Top of Supplied data

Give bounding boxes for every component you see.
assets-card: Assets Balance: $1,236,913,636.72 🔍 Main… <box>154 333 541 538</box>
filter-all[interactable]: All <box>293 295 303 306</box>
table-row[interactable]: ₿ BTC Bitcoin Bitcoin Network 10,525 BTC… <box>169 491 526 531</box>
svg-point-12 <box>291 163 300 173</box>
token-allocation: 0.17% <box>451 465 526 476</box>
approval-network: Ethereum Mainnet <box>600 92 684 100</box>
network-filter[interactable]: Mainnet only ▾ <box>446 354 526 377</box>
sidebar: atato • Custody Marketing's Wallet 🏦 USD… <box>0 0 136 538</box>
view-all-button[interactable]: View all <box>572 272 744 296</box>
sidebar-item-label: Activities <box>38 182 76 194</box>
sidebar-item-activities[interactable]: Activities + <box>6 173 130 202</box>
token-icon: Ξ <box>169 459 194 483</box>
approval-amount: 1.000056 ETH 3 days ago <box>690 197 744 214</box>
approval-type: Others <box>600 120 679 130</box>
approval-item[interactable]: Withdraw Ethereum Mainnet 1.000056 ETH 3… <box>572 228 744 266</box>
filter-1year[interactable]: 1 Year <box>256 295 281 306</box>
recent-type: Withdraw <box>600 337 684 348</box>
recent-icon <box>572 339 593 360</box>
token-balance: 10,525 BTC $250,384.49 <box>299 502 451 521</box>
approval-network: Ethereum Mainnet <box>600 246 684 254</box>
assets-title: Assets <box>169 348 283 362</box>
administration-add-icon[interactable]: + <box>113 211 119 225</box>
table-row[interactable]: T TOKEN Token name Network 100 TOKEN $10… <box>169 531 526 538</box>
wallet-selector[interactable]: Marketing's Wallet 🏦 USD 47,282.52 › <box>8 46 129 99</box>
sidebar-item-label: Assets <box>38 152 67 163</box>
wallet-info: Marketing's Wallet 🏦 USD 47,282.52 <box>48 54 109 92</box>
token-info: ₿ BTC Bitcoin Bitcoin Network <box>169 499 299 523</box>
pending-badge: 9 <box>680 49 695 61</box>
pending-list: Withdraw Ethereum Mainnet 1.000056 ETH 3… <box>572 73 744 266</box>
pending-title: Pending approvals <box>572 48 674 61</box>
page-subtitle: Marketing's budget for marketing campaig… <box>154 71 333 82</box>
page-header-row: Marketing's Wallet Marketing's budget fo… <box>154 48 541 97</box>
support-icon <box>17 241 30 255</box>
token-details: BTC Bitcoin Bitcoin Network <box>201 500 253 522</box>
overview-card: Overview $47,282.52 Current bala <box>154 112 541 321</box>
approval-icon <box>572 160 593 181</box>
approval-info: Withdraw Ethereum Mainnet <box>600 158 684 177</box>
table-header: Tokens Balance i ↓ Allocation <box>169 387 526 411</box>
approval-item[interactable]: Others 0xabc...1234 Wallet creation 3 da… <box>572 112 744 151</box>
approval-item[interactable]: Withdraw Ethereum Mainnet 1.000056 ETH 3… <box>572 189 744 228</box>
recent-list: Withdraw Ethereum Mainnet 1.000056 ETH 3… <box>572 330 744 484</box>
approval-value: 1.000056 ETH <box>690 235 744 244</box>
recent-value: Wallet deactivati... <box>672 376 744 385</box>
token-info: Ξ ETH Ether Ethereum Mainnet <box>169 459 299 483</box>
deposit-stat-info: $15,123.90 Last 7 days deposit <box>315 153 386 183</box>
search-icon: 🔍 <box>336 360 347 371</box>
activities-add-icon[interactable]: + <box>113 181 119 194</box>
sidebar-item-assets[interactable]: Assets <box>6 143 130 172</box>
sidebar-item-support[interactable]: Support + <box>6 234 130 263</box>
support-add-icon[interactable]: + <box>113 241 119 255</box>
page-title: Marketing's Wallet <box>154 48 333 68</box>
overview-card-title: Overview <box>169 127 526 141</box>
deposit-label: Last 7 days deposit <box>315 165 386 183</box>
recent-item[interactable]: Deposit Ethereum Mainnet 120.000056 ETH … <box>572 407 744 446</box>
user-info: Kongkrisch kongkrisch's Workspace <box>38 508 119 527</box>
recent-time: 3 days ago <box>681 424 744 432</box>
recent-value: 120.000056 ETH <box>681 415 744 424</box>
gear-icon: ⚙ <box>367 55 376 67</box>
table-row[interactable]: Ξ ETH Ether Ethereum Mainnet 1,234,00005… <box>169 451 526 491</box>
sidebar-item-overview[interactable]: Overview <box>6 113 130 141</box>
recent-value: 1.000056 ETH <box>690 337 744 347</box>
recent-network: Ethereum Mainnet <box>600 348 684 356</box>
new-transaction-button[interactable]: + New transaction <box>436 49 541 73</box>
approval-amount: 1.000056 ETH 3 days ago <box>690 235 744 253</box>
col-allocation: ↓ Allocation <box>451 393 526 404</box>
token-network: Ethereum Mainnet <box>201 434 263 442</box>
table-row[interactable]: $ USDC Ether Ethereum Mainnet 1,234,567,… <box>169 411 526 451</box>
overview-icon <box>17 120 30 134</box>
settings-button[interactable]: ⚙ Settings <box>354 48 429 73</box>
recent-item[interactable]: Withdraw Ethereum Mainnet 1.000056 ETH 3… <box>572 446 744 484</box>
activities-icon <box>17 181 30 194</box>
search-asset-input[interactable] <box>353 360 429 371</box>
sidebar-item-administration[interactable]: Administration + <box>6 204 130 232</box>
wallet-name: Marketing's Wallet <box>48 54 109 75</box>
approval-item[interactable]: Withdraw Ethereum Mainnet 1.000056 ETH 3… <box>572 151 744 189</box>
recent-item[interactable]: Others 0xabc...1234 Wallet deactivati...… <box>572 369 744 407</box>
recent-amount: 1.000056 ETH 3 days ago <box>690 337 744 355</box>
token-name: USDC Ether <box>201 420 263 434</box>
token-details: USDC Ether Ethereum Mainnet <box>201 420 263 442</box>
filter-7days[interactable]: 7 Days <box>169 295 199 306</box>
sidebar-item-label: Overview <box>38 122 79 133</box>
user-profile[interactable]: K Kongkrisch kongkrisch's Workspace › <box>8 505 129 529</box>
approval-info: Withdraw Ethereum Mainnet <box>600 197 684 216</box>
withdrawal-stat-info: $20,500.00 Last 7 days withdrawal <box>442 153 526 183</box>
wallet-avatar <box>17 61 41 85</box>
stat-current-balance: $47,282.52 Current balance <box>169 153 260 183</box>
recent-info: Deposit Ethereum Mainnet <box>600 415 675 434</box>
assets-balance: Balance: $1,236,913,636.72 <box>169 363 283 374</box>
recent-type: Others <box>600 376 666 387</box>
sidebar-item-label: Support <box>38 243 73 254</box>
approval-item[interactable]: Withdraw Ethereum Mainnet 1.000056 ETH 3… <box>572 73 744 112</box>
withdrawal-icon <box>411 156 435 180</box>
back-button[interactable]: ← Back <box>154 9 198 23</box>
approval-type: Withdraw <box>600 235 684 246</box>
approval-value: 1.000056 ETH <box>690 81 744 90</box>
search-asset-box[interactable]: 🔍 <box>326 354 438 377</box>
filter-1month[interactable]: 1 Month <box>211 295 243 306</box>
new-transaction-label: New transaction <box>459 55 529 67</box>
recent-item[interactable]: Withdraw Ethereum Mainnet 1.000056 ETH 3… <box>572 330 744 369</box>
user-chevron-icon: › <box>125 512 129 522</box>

Bottom of Supplied data

* Task to carry out:
Looking at the records above, say how many lines hold the string "filter". Write nothing but the number.

* Solution below:
5